'Homeward Bound' was the title I gave to the penultimate episode of the 1981 BBC radio dramatisation of The Lord of the Rings, originally broadcast on this Sunday, forty years ago.
The great challenge of the serialisation – after the crisis-after-crisis driven story that reaches its narrative peak in episodes twenty-three and twenty-four with the destruction of the One Ring and Sauron's power and the coronation of Gondor's returning King – is the lengthy and anticlimactic homeward journey with its serial partings and farewells.
All of this textual material had to be ruthlessly compressed to work within the tight structure of weekly half-hour episodes. Despite the demands of condensing Tolkien's rich text, I remained determined that – although heavily edited – the Scouring of the Shire and the Grima's murder of Saruman on the doorstep of Bag End – would be retained since, without those events, the whole drama would be less meaningful.
"The very end of the war, I hope," said Merry.
"I hope so," said Frodo and sighed.

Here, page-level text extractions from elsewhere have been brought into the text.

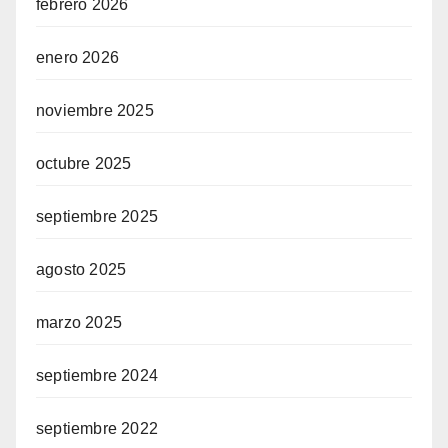
febrero 2026
enero 2026
noviembre 2025
octubre 2025
septiembre 2025
agosto 2025
marzo 2025
septiembre 2024
septiembre 2022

The very last stroke. But to think that it should fall here, at the very door of Bag End! Among all my hopes and fears at least I never expected that."
But Tolkien knew that, in some way or another, battles – large and small – all end at our own front door...
Eric Fraser's original illustration for Radio Times takes the sober, haunting image of the sadly despoiled Shire found by the heroes on their return from war.